> [Information shown]:
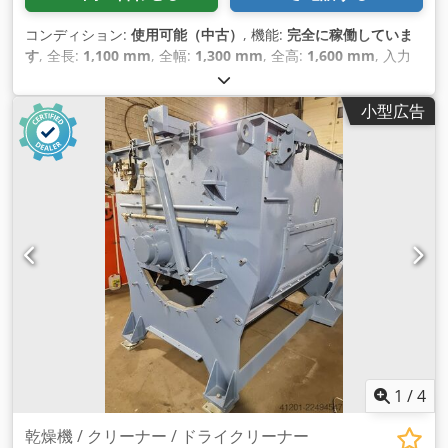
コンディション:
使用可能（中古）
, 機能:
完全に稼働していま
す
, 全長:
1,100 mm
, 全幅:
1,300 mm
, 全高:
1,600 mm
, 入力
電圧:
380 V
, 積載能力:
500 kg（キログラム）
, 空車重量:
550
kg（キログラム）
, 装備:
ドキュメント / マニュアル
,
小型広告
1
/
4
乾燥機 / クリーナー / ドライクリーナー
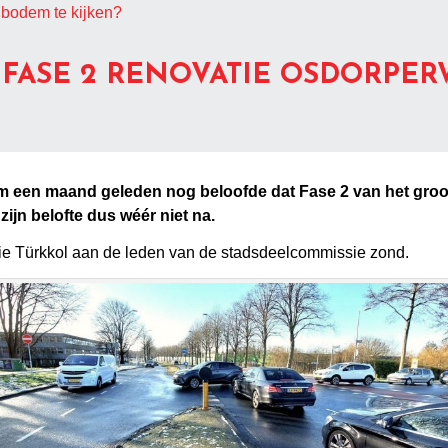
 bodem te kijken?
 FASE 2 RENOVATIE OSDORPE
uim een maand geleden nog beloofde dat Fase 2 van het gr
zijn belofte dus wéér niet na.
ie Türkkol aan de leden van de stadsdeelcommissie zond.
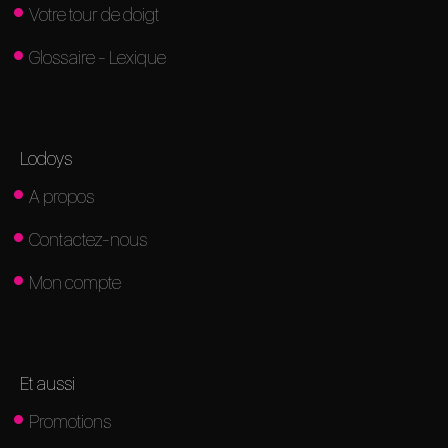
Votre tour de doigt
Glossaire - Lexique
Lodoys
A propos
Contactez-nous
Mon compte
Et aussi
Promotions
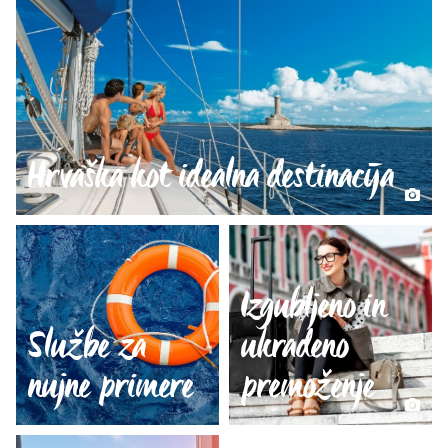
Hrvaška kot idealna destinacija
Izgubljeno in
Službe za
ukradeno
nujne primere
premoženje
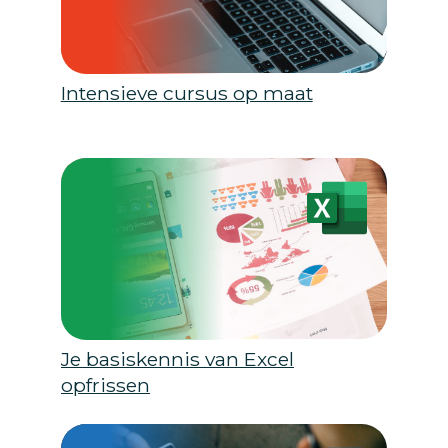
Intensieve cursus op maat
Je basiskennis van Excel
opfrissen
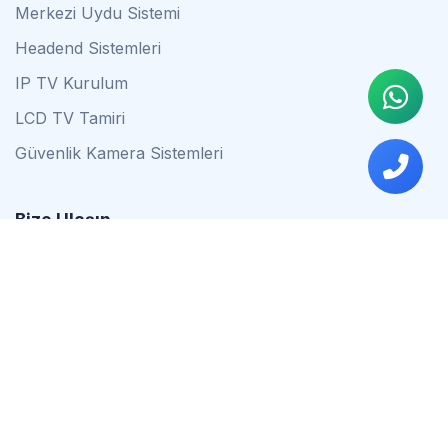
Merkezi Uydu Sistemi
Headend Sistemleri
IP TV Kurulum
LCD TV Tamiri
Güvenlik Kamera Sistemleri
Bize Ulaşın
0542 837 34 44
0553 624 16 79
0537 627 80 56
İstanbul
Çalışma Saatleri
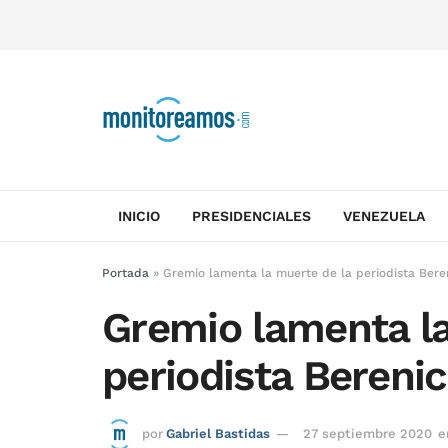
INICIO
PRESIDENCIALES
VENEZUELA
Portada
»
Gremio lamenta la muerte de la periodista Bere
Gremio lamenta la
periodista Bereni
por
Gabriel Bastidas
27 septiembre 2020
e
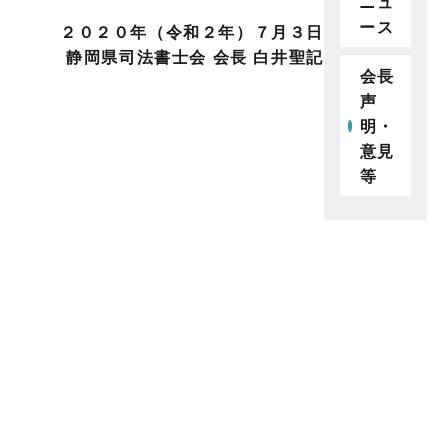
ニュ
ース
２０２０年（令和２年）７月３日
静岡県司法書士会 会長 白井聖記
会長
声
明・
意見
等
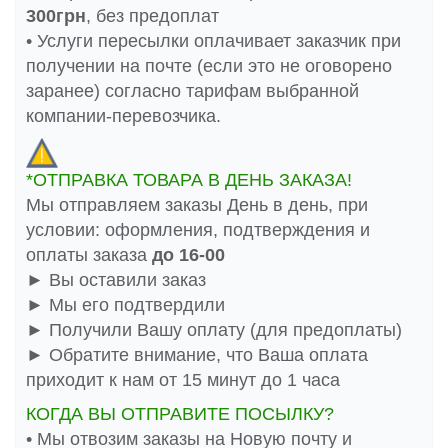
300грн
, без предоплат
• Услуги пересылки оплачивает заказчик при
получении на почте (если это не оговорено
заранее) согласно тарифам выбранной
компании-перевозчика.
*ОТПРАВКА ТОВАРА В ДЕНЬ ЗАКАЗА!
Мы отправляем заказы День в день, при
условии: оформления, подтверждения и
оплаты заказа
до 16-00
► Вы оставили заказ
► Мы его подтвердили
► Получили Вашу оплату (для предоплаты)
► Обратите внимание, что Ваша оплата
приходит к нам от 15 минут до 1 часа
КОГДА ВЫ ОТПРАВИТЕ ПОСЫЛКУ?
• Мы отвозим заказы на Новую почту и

> [Required action]:
Your task is to retype all the entries exactly and leave out any pictures.

> [Result below]:
コンディション:
使用可能（中古）
, 機能:
完全に稼働していま
す
, 全長:
1,100 mm
, 全幅:
1,300 mm
, 全高:
1,600 mm
, 入力
電圧:
380 V
, 積載能力:
500 kg（キログラム）
, 空車重量:
550
kg（キログラム）
, 装備:
ドキュメント / マニュアル
,
小型広告
1
/
4
乾燥機 / クリーナー / ドライクリーナー
 bodem te kijken?
 FASE 2 RENOVATIE OSDORPE
uim een maand geleden nog beloofde dat Fase 2 van het gr
zijn belofte dus wéér niet na.
ie Türkkol aan de leden van de stadsdeelcommissie zond.
Votre tour de doigt
Glossaire - Lexique
Lodoys
A propos
Contactez-nous
Mon compte
Et aussi
Promotions
Hrvaška kot idealna destinacija
Izgubljeno in
Službe za
ukradeno
nujne primere
premoženje
Intensieve cursus op maat
Je basiskennis van Excel
opfrissen
Merkezi Uydu Sistemi
Headend Sistemleri
IP TV Kurulum
LCD TV Tamiri
Güvenlik Kamera Sistemleri
Bize Ulaşın
0542 837 34 44
0553 624 16 79
0537 627 80 56
İstanbul
Çalışma Saatleri
INICIO
PRESIDENCIALES
VENEZUELA
Portada
»
Gremio lamenta la muerte de la periodista Bere
Gremio lamenta la
periodista Bereni
por
Gabriel Bastidas
27 septiembre 2020
e
ニュ
ース
２０２０年（令和２年）７月３日
静岡県司法書士会 会長 白井聖記
会長
声
明・
意見
等
300грн
, без предоплат
• Услуги пересылки оплачивает заказчик при
получении на почте (если это не оговорено
заранее) согласно тарифам выбранной
компании-перевозчика.
*ОТПРАВКА ТОВАРА В ДЕНЬ ЗАКАЗА!
Мы отправляем заказы День в день, при
условии: оформления, подтверждения и
оплаты заказа
до 16-00
► Вы оставили заказ
► Мы его подтвердили
► Получили Вашу оплату (для предоплаты)
► Обратите внимание, что Ваша оплата
приходит к нам от 15 минут до 1 часа
КОГДА ВЫ ОТПРАВИТЕ ПОСЫЛКУ?
• Мы отвозим заказы на Новую почту и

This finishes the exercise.